1.
Introduction
Along with the rapid development of Artificial Intelligence (AI) during the past few years, Semi-Supervised Learning (SSL) has attracted widespread attentions in machine learning field [1,2,3,4,5,6]. Various SSL methods are proposed to improve promising performance by exploiting both labeled and unlabeled samples. Different from Supervised Learning (SL), SSL tries to employ different assumptions or strategies to explore the unlabeled samples. The following assumptions are often used: (1) smoothness; (2) cluster; (3) manifold; (4)disagreement. SSL has shown the superiority to SL in some practical applications, such as object detection [7,8], image classification [9,10,11], speech recognition [12,13], etc. Although the SSL methods can achieve promising performance, they failed to consider the harmful effect of the unlabeled samples on the classification performance. Some previous studies [3,14,15,16,17,18] have verified that the risky unlabeled samples can result in a bad consequence through theoretic and empirical analysis. The unlabeled samples may be risky which means that SSL is inferior to SL. If the risky unlabeled samples can not be safely explored, it will limit the application scope of SSL to some extent. Therefore, it is worthy to design Safe SSL (S3L) which never performs worse than SL.

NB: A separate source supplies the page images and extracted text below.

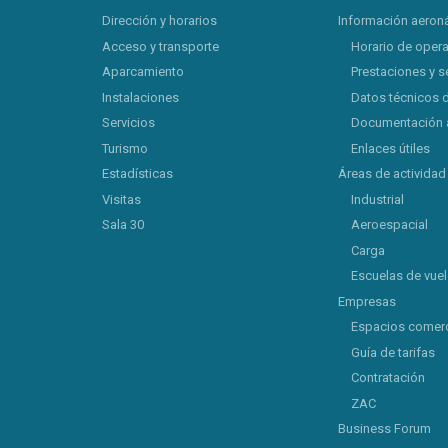
Dirección y horarios
Información aeron
Acceso y transporte
Horario de oper
Aparcamiento
Prestaciones y s
Instalaciones
Datos técnicos 
Servicios
Documentación 
Turismo
Enlaces útiles
Estadísticas
Áreas de actividad
Visitas
Industrial
Sala 30
Aeroespacial
Carga
Escuelas de vue
Empresas
Espacios comerc
Guía de tarifas
Contratación
ZAC
Business Forum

Up to now, some researchers have proposed a few S3L methods which consider the risk of the unlabeled samples. On the whole, different approaches are proposed to conservatively explore the risky unlabeled samples. In our opinion, the proposed approaches can be summarized as follows: (1) Risky unlabeled samples are firstly identified through SSL and SL and then conservatively explored by SSL. (2) The risk degrees are firstly computed and then embedded into some SSL methods. (3) Multiple SSL classifiers are simultaneously learnt to decrease the degeneration probability.

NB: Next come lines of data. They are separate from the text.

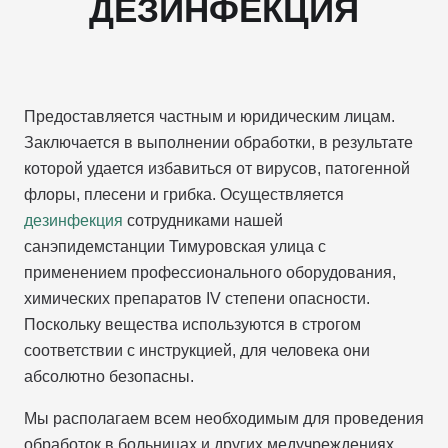
ДЕЗИНФЕКЦИЯ
Предоставляется частным и юридическим лицам.
Заключается в выполнении обработки, в результате
которой удается избавиться от вирусов, патогенной
флоры, плесени и грибка. Осуществляется
дезинфекция
сотрудниками нашей
санэпидемстанции Тимуровская улица с
применением профессионального оборудования,
химических препаратов IV степени опасности.
Поскольку вещества используются в строгом
соответствии с инструкцией, для человека они
абсолютно безопасны.
Мы располагаем всем необходимым для проведения
обработок в больницах и других медучреждениях,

In the first strategy, some methods tried to identify the risky unlabeled samples through SSL and SL. If an unlabeled sample was risky, it should be classified by SL. Otherwise, it would be classified by SSL. Thus the final classifier was trained by the labeled samples and unlabeled ones with the pseudo labels predicted by SL or SSL. In particular, Li and Zhou [19] presented an S3VM_us method where a hierarchical clustering method was used to select the risky unlabeled samples. The selected samples were then predicted by SVM and the remaining were predicted by transductive SVM (TSVM) [20]. Hence, S3VM_us should have a smaller degeneration probability than TSVM. Li et al. [21] built a large margin approach named LargE margin grAph quality juDgement (LEAD). LEAD firstly constructed multiple graphs and then performed Graph-based SSL (GSSL) to yield the predictions of the labeled and unlabeled samples. The risky unlabeled samples were identified by SVM which considered the predictions of multiple GSSL as the input features. Finally, their pseudo labels in LEAD were predicted by SVM and the rest were labeled according to the average predictions of multiple GSSL.

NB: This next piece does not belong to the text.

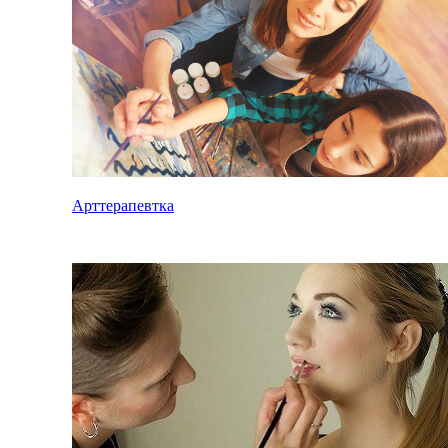
Арттерапевтка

In the second strategy, some regularization approaches were used to exploit the risky unlabeled samples. Wang and Chen [22] introduced Safety-Aware SSCCM (SA-SSCCM) which was extended from semi-supervised classification method based on class membership (SSCCM). SA-SSCCM utilized a ℓ2-norm based loss function to restrict the predictions of the unlabeled samples to be those of SL (i.e., Least-Square SVM (LS-SVM)). The performance of SA-SSCCM was never significantly inferior to that of LS-SVM and seldom significantly inferior to that of SSCCM. Gan et al. [15] proposed Risk-based Safe Laplacian Regularized Least Squares (RsLapRLS) which tried to assign risk degrees to different unlabeled samples and a risk-based regularization term was embedded into LapRLS to reduce the risk. Wang et al. [23] proposed safe LS_S3VM based on Adjusted Cluster Assumption (ACA-S3VM) which discussed the negative effect of an inappropriate model assumption (e.g., cluster assumption). In this method, the unlabeled samples lied in the cluster boundary were found by unsupervised clustering and cautiously explored.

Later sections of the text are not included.